Les plantes ménagères

Depuis la préhistoire les plantes accompagnent les hommes dans leurs activités quotidiennes. Alimentaires, médicinales, mais aussi dans des rôles méconnus, ou oubliés, récurrentes, nettoyantes. Plantes des fossés ou des talus, arbres de nos chaussées, allons cueillir de quoi récurer nos casseroles.

Après décoction d'une dizaine de minutes de la saponaire, la lessive est prête à l'emploi
Après décoction d'une dizaine de minutes de la saponaire, la lessive est prête à l'emploi

La prêle

Le long des chemins, sur les bordures de prairies près des ruisseaux, groupés dans les coins frais, d'étranges végétaux, les « queues de cheval » ou « queues de renard », poussent du printemps à l'automne. Singulière, discrète, sans odeur ni saveur particulières, la prêle des champs, Equisetum arvense, mérite pourtant une attention particulière. Ses qualités médicinales sont connues, diurétique, hémostatique, cicatrisante. Et si sa richesse en silice lui confère aussi une action reminéralisante, cette propriété lui a valu d'être utilisée en d'autres temps comme tampon à récurer. Bien roulées, fraîches ou sèches, les tiges stériles de prêle viennent à bout des pires fonds de casseroles. Outil éphémère, s'usant vite, mais facile à renouveler et enrichissant le compost.

Les propriétés abrasives de la prêle la plaçaient sur les établis des artisans, polissage du bois et des métaux étaient d'usage, son grain fin apprécié. La prêle à polir, Equisetum hyemale, persistante l'hiver, était préférée à sa cousine des champs. Réduite en une cendre à forte teneur en silice, mêlée à un corps gras, elle servait de pâte à braser.

L'herbe au verre

Herbe aux cruchons, vitriole, la pariétaire, Parietaria officinalis, porte le nom de ses emplois passés. Bouchonnée comme la prêle, elle permettait de nettoyer casseroles, récipients de verre, poteries émaillées. Nettoyage mécanique, par ses petits poils rapeux, mais aussi chimique, par la présence de nitrate de potassium, d'oxalate de calcium, de soude. Ce fort pouvoir nettoyant a favorisé son usage dans la plupart des régions de France . Usage renforcé par sa présence à la porte de l'habitat humain. Plante des roches, « paries » signifie « paroi », elle a adopté la verticalité des villages, grimpe sur les murs et s'y accroche de sa racine dure, lignifiée. L'approvisionnement est à portée de main, disponible tout au long de l'année.

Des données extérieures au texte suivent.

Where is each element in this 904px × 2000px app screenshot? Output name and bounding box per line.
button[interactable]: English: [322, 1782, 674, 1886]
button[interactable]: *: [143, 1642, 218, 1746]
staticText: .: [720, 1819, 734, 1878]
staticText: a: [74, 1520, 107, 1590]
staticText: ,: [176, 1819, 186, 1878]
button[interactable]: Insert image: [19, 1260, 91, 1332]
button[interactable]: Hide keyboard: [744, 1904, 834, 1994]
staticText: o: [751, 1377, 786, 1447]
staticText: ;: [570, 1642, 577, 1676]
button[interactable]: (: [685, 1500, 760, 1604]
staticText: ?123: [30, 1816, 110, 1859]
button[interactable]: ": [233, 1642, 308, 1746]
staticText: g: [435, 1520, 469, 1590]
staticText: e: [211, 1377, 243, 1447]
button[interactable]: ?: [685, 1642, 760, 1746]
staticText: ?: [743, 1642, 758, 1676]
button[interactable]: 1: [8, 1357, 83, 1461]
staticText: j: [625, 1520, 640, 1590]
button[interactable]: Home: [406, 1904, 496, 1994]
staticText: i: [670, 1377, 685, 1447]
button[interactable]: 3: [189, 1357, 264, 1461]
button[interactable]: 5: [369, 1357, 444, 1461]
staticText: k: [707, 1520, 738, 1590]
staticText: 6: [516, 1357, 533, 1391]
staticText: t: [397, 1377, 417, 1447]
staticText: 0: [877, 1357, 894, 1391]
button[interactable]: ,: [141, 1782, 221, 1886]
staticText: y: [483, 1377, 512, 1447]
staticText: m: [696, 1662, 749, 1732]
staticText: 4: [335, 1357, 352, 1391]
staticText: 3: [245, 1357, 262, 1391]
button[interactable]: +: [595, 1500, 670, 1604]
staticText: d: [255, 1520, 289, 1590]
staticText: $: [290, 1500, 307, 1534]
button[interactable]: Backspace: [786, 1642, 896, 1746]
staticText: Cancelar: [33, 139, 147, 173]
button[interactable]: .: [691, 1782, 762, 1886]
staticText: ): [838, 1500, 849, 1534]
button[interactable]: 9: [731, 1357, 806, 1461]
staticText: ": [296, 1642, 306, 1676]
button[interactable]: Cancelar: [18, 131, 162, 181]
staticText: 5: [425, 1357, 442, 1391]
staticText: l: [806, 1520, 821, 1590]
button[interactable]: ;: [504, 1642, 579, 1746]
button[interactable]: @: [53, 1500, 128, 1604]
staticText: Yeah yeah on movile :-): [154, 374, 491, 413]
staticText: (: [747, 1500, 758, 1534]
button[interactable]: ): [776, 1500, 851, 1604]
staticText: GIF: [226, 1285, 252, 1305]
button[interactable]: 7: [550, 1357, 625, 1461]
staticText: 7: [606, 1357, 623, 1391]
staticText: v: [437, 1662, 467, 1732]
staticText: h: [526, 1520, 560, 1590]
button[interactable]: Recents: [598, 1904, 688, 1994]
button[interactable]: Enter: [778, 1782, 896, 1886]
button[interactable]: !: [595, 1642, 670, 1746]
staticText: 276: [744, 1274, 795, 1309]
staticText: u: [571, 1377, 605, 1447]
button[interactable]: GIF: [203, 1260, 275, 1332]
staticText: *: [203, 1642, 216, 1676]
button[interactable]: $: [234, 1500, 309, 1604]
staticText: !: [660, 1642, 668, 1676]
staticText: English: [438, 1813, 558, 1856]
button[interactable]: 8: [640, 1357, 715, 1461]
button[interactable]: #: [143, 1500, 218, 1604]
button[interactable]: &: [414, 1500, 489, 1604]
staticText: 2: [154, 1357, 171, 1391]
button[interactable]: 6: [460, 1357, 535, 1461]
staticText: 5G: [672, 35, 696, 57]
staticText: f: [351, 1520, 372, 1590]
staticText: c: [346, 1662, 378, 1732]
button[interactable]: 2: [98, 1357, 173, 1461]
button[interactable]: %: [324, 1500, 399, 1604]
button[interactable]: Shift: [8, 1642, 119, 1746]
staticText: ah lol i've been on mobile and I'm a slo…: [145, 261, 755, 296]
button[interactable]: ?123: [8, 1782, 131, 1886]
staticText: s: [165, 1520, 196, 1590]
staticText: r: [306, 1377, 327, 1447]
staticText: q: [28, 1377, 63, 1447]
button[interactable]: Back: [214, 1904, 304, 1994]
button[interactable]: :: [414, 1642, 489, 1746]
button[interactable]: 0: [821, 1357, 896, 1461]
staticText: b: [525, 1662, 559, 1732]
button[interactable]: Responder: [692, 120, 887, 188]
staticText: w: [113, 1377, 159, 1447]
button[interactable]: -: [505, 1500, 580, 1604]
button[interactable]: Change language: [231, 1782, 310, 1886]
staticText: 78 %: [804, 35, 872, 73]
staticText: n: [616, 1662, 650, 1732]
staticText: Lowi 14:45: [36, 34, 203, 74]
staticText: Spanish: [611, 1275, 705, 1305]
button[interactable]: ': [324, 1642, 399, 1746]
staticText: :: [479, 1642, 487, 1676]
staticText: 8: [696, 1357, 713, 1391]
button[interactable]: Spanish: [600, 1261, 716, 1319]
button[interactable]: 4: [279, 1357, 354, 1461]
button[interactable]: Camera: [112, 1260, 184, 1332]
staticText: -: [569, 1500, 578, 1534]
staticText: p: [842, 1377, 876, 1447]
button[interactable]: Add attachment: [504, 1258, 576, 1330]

Plante polyvalente, la pariétaire nettoie les ustensiles, mais les corps aussi. Diurétique, elle est citée par l'école de Salerne « contre toutes les douleurs de l'estomac et des boyaux de cause froide ». Les propriétés nettoyantes, médicinales et alimentaires de cette discrète et oubliée Urticacée méritent d'être revisitées.

La saponaire

A l'étal sauvage des plantes nettoyantes, les lavandières trouvaient autrefois leur lessive. Compagne des fossés, des berges de rivières, des haies, la saponaire, savonnière, herbe à savon, Saponaria officinalis, s'installe volontiers dans les jardins. Racines, tiges, feuilles, fleurs, contiennent de la saponine, substance mousseuse nettoyante, émulsionnant les corps gras. La cueillette se déroule de juin à octobre, après la floraison si l'on veut profiter des bouquets floraux roses de cette jolie Caryophyllacées. Les racines peuvent être récoltées l'automne, séchées, puis réhydratées pour une utilisation hivernale. Après décoction d'une dizaine de minutes, la lessive est prête à l'emploi, pour une conservation d'un à deux jours tout au plus.

Officinale, la saponaire nettoie aussi le corps, en externe, l'usage interne relevant d'une pratique avertie. Shampoing doux, savon soignant les dermatoses, apaisant les peaux maltraitées, l'herbe à savon revient à des pratiques modernes.

Le marron, le gypsophile, l'oseille et le gallium

Oublié pour ses vertus médicinales et nettoyantes, le si connu marronnier d'Inde, Aesculus hippocastanum, contient des saponines, qui lui ont valu d'être préparé comme savon pendant la dernière guerre mondiale. Gypsophila struthium, « l'herbe à la laine » de la même famille que la saponaire, était importée d'Asie par les Grecs et les Romains pour ses propriétés saponifiantes, à une époque où la lessive était faite de cendre.

Petite astuce de jardinière pour nettoyer les bouteilles sans écouvillon : l'oseille et son acide oxalique ne manquent pas d'efficacité.

Relire nos arrières-grands-mères, réinventer nos étagères de produits ménagers le long des chemins, des fossés, des vieux murs, dans son jardin. Recycler au compost tampons, écouvillons, bouchons, lessive. Et pourquoi pas ?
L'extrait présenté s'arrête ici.